> _To do_
Return, from the data below, each line that contains the word "Integrada".

> _Task input_
━━━━━━━━
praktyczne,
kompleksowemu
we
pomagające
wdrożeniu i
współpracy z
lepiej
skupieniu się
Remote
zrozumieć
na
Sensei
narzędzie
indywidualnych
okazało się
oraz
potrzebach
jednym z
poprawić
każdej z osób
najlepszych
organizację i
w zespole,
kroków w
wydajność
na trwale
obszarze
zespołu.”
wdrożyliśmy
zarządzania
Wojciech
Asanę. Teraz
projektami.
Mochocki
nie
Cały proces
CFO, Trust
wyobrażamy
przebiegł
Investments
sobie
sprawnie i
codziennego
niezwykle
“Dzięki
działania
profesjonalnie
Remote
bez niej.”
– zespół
━━━━━━━━
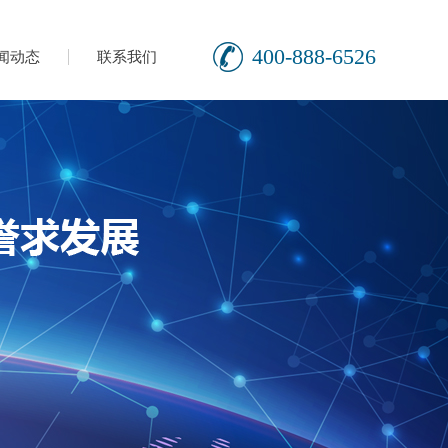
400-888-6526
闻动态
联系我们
━━━━━━━━
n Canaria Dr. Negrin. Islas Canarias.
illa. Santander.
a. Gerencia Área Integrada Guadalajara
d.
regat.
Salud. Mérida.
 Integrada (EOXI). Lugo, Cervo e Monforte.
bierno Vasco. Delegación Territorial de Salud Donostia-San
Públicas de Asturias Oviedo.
━━━━━━━━
> _Exercise response_
a. Gerencia Área Integrada Guadalajara
 Integrada (EOXI). Lugo, Cervo e Monforte.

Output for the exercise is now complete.